Houston Methodist Research Institute, Houston, TX, USA.
Department of Surgery, Houston Methodist Hospital, Houston, TX, USA.
Biomech Model Mechanobiol. 2019 Feb;18(1):29-44. doi: 10.1007/s10237-018-1065-0. Epub 2018 Aug 9.
Peripheral arterial occlusive disease is a chronic pathology affecting at least 8-12 million people in the USA, typically treated with a vein graft bypass or through the deployment of a stent in order to restore the physiological circulation. Failure of peripheral endovascular interventions occurs at the intersection of vascular biology, biomechanics, and clinical decision making. It is our hypothesis that the majority of endovascular treatment approaches share the same driving mechanisms and that a deep understanding of the adaptation process is pivotal in order to improve the current outcome of the procedure. The postsurgical adaptation of vein graft bypasses offers the perfect example of how the balance between intimal hyperplasia and wall remodeling determines the failure or the success of the intervention. Accordingly, this work presents a versatile computational model able to capture the feedback loop that describes the interaction between events at cellular/tissue level and mechano-environmental conditions. The work here presented is a generalization and an improvement of a previous work by our group of investigators, where an agent-based model uses a cellular automata principle on a fixed hexagonal grid to reproduce the leading events of the graft's restenosis. The new hybrid model here presented allows a more realistic simulation both of the biological laws that drive the cellular behavior and of the active role of the membranes that separate the various layers of the vein. The novel feature is to use an immersed boundary implementation of a highly viscous flow to represent SMC motility and matrix reorganization in response to graft adaptation. Our implementation is modular, and this makes us able to choose the right compromise between closeness to the physiological reality and complexity of the model. The focus of this paper is to offer a new modular implementation that combines the best features of an agent-based model, continuum mechanics, and particle-tracking methods to cope with the multiscale nature of the adaptation phenomena. This hybrid method allows us to quickly test various hypotheses with a particular attention to cellular motility, a process that we demonstrated should be driven by mechanical homeostasis in order to maintain the right balance between cells and extracellular matrix in order to reproduce a distribution similar to histological experimental data from vein grafts.
外周动脉阻塞性疾病是一种影响美国至少 800 万至 1200 万人的慢性病理,通常通过静脉移植旁路或放置支架来治疗,以恢复生理循环。

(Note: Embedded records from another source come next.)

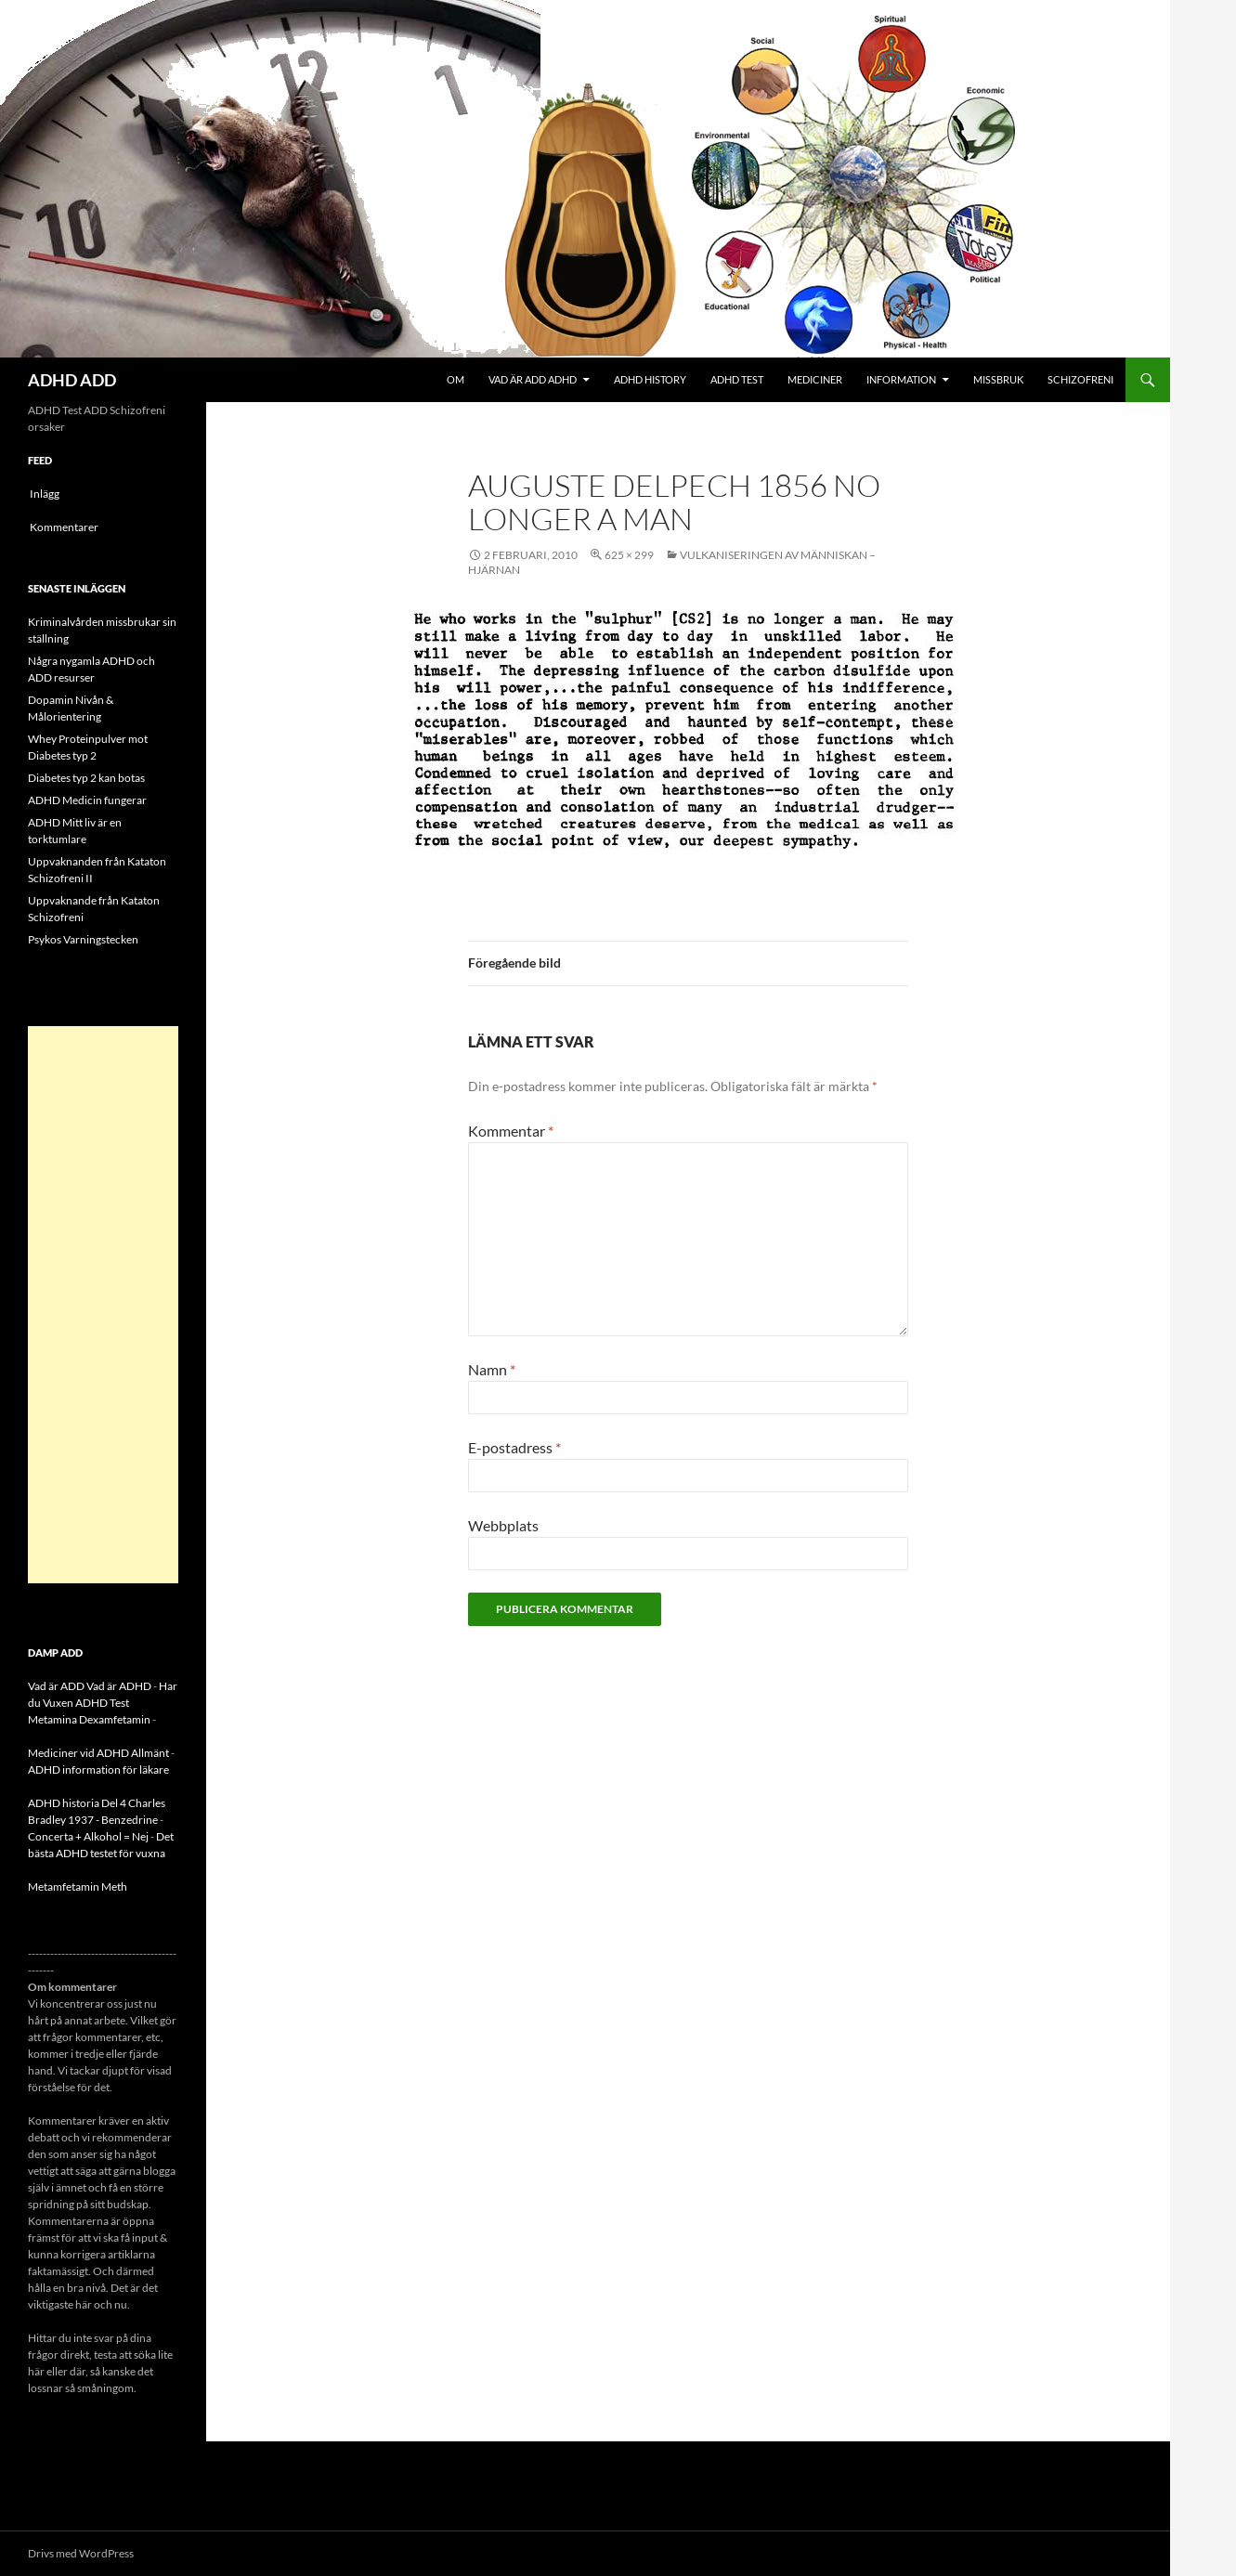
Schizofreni (1080, 379)
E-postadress (514, 1447)
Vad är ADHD (118, 1686)
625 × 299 (629, 555)
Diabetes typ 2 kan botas (86, 778)
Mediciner (814, 379)
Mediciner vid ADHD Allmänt (98, 1753)
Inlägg (44, 494)
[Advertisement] (103, 1304)
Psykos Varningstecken (83, 939)
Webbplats (503, 1525)
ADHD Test (736, 379)
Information (901, 379)
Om (455, 379)
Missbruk (998, 379)
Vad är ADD (56, 1686)
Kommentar (510, 1130)
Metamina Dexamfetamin (89, 1719)
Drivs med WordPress (81, 2553)
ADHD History (650, 379)
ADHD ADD (72, 380)
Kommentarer (64, 527)
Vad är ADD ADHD (532, 379)
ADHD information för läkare (98, 1769)
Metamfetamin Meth (77, 1886)
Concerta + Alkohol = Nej (88, 1836)
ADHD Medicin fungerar (87, 800)
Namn (491, 1369)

外周血管腔内介入治疗的失败发生在血管生物学、生物力学和临床决策的交叉点上。我们的假设是,大多数血管内治疗方法具有相同的驱动机制,而深入了解适应过程对于提高该手术的现有效果至关重要。静脉移植旁路手术后的适应提供了一个完美的例子,说明内膜增生和壁重塑之间的平衡如何决定干预的成败。因此,这项工作提出了一个通用的计算模型,能够捕捉描述细胞/组织水平事件与机械环境条件之间相互作用的反馈回路。这里提出的工作是我们研究小组以前工作的推广和改进,其中基于代理的模型使用细胞自动机原理在固定的六边形网格上复制移植物再狭窄的主要事件。这里提出的新混合模型允许更真实地模拟驱动细胞行为的生物学规律,以及分隔静脉各层的膜的主动作用。新的特点是使用高度粘性流的浸入边界实现来表示平滑肌细胞的运动和基质重组,以响应移植物的适应。我们的实现是模块化的,这使我们能够在模型的接近生理现实的程度和复杂性之间做出正确的折衷。本文的重点是提供一种新的模块化实现,该实现结合了基于代理的模型、连续力学和粒子跟踪方法的最佳特点,以应对适应现象的多尺度性质。这种混合方法使我们能够快速测试各种假设,特别关注细胞运动,我们证明这个过程应该由机械内稳态驱动,以维持细胞和细胞外基质之间的正确平衡,从而再现静脉移植物组织学实验数据的分布。